Just two years short of his 90th birthday, a
ponytailed Lewis ran as the Green Party candidate
against incumbent Gov. George Pataki. Lewis
campaigned against draconian drug laws and the
death penalty, while going to court in a losing
battle to have his name appear on the ballot as "Grandpa Al Lewis."

He didn't defeat Pataki, but managed to collect more 52,000 votes.

Lewis was born Alexander Meister in upstate New
York before his family moved to Brooklyn, where
the 6-foot-1 teen began a lifelong love affair
with basketball. He later became a vaudeville and
circus performer, but his career didn't take off until television did the same.

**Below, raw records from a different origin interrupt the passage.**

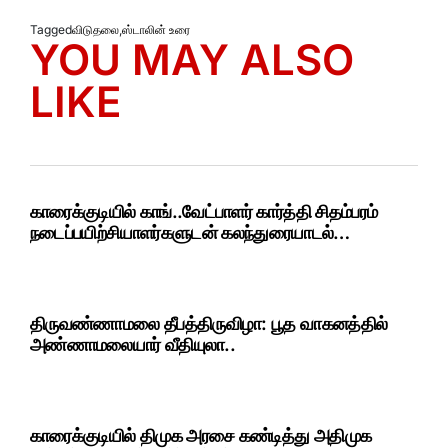
Tagged
விடுதலை
,
ஸ்டாலின் உரை
YOU MAY ALSO
LIKE
காரைக்குடியில் காங்..வேட்பாளர் கார்த்தி சிதம்பரம்
நடைப்பயிற்சியாளர்களுடன் கலந்துரையாடல்…
திருவண்ணாமலை தீபத்திருவிழா: பூத வாகனத்தில்
அண்ணாமலையார் வீதியுலா..
காரைக்குடியில் திமுக அரசை கண்டித்து அதிமுக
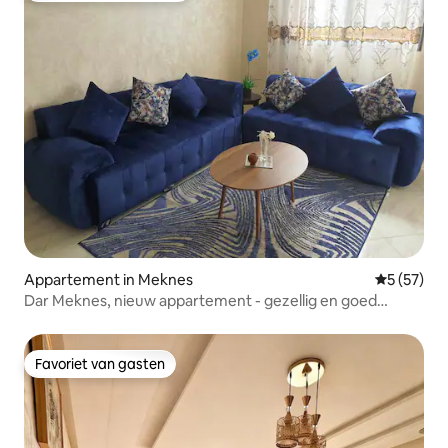
Appartement in Meknes
Gemiddelde
5 (57)
Dar Meknes, nieuw appartement - gezellig en goed
uitgerust
Favoriet van gasten
Favoriet van gasten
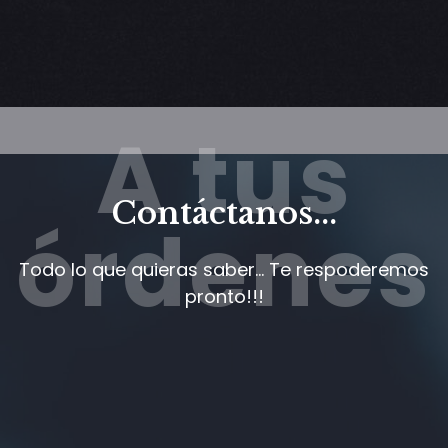
A tus
Contáctanos...
órdenes
Todo lo que quieras saber... Te respoderemos
pronto!!!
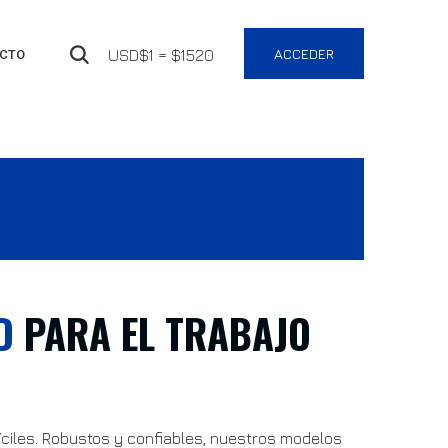
ACCEDER
USD$1 = $1520
CTO
D
PARA EL TRABAJO
fíciles. Robustos y confiables, nuestros modelos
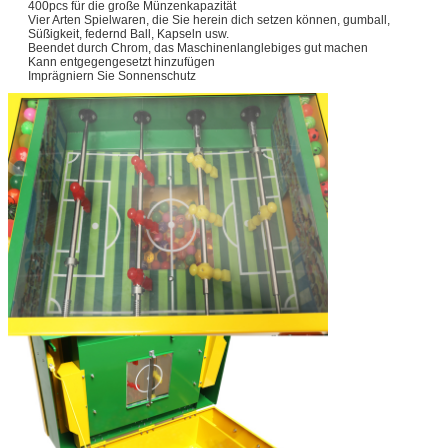
400pcs für die große Münzenkapazität
Vier Arten Spielwaren, die Sie herein dich setzen können, gumball,
Süßigkeit, federnd Ball, Kapseln usw.
Beendet durch Chrom, das Maschinenlanglebiges gut machen
Kann entgegengesetzt hinzufügen
Imprägniern Sie Sonnenschutz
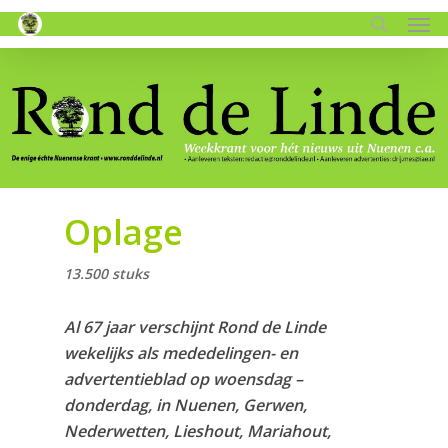
Men
Skip
to
search
main
content
Oplage
13.500 stuks
Al 67 jaar verschijnt Rond de Linde
wekelijks als mededelingen- en
advertentieblad op woensdag –
donderdag, in Nuenen, Gerwen,
Nederwetten, Lieshout, Mariahout,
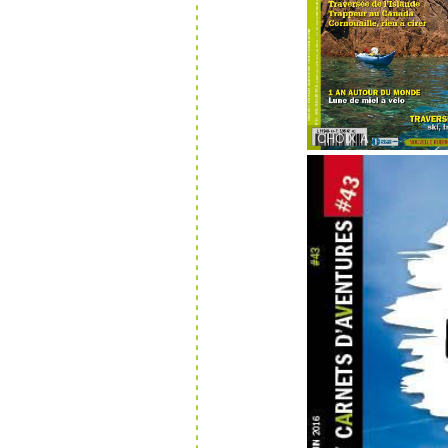
CHOIX A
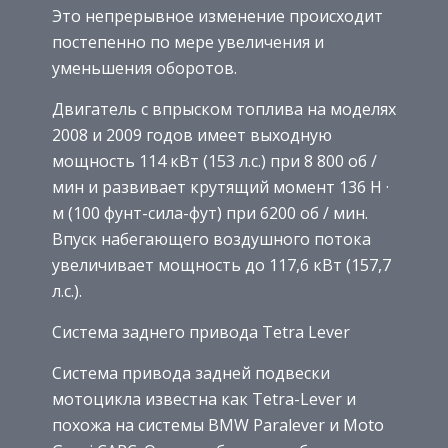
Это непрерывное изменение происходит
постепенно по мере увеличения и
уменьшения оборотов.
Двигатель с впрыском топлива на моделях
2008 и 2009 годов имеет выходную
мощность 114 кВт (153 л.с.) при 8 800 об /
мин и развивает крутящий момент 136 Н ·
м (100 фунт-сила-фут) при 6200 об / мин.
Впуск набегающего воздушного потока
увеличивает мощность до 117,6 кВт (157,7
л.с.).
Система заднего привода Tetra Lever
Система привода задней подвески
мотоцикла известна как Tetra-Lever и
похожа на системы BMW Paralever и Moto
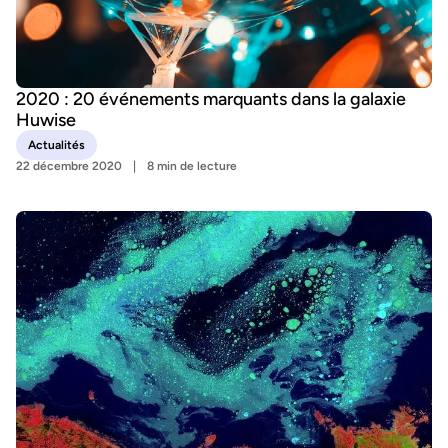
2020 : 20 événements marquants dans la galaxie
Huwise
Actualités
22 décembre 2020
8 min de lecture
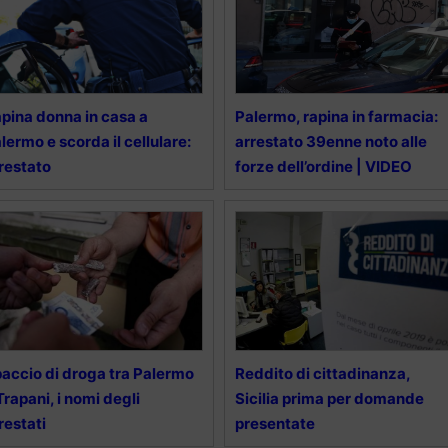
pina donna in casa a
Palermo, rapina in farmacia:
lermo e scorda il cellulare:
arrestato 39enne noto alle
restato
forze dell’ordine | VIDEO
accio di droga tra Palermo
Reddito di cittadinanza,
Trapani, i nomi degli
Sicilia prima per domande
restati
presentate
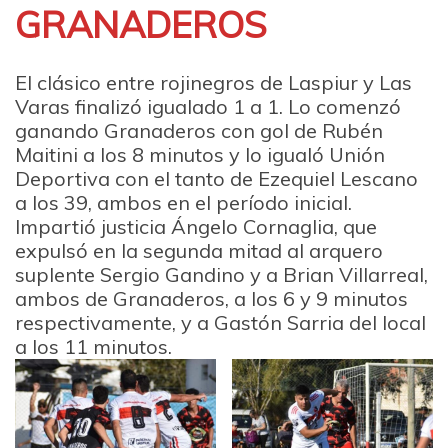
GRANADEROS
El clásico entre rojinegros de Laspiur y Las
Varas finalizó igualado 1 a 1. Lo comenzó
ganando Granaderos con gol de Rubén
Maitini a los 8 minutos y lo igualó Unión
Deportiva con el tanto de Ezequiel Lescano
a los 39, ambos en el período inicial.
Impartió justicia Ángelo Cornaglia, que
expulsó en la segunda mitad al arquero
suplente Sergio Gandino y a Brian Villarreal,
ambos de Granaderos, a los 6 y 9 minutos
respectivamente, y a Gastón Sarria del local
a los 11 minutos.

Lewis, as Officer Schnauzer, played opposite
Gwynne's Officer Francis Muldoon in "Car 54,
Where Are You?" ­ a comedy about a Bronx police
precinct that aired from 1961-63. One year later,
the duo appeared together in "The Munsters,"
taking up residence at the fictional 1313 Mockingbird Lane.

The series, about a family of clueless creatures
plunked down in middle America, was a success and
ran through 1966. It forever locked Lewis in as
the memorably twisted character; decades later,
strangers would greet him on the street with shouts of "Grandpa!"

Unlike some television stars, Lewis never
complained about getting typecast and made
appearances in character for decades.

"Why would I mind?" he asked in a 1997 interview. "It pays my mortgage."

Lewis rarely slowed down, opening his restaurant
and hosting his WBAI radio program. At one point
during the '90s, he was a frequent guest on the
Howard Stern radio show, once sending the shock
jock diving for the delay button by leading an
undeniably obscene chant against the Federal Communications Commission.

He also popped up in a number of movies,
including the acclaimed "They Shoot Horses, Don't
They?" and "Married to the Mob." Lewis reprised
his role of Schnauzer in the movie remake of "Car
54," and appeared as a guest star on television
shows such as "Taxi," "Green Acres" and "Lost in Space."

But in 2003, Lewis was hospitalized for an
angioplasty. Complications during surgery led to
an emergency bypass and the amputation of his
right leg below the knee and all the toes on his
left foot. Lewis spent the next month in a coma.

A year later, he was back offering his
recollections of a seminal punk band on the DVD "Ramones Raw."

He is survived by his wife, Karen
Ingenthron-Lewis, three sons and four grandchildren.